▸ **Assignment**: The lines you return should be those containing the string "Publié", taken from the data below.

----

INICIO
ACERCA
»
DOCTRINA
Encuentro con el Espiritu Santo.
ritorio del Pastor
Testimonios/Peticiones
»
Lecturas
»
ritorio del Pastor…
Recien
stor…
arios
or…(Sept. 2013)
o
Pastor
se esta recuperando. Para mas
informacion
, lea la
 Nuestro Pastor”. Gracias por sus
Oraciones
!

----

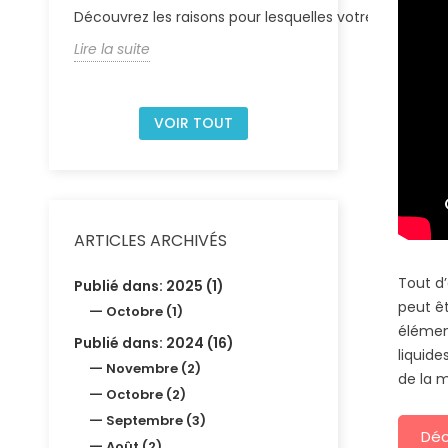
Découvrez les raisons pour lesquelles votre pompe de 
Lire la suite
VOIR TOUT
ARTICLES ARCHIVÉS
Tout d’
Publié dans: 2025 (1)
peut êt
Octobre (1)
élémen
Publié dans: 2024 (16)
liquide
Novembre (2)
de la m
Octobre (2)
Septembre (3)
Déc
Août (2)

----

▸ **Task result**:
Publié dans: 2025 (1)
Publié dans: 2024 (16)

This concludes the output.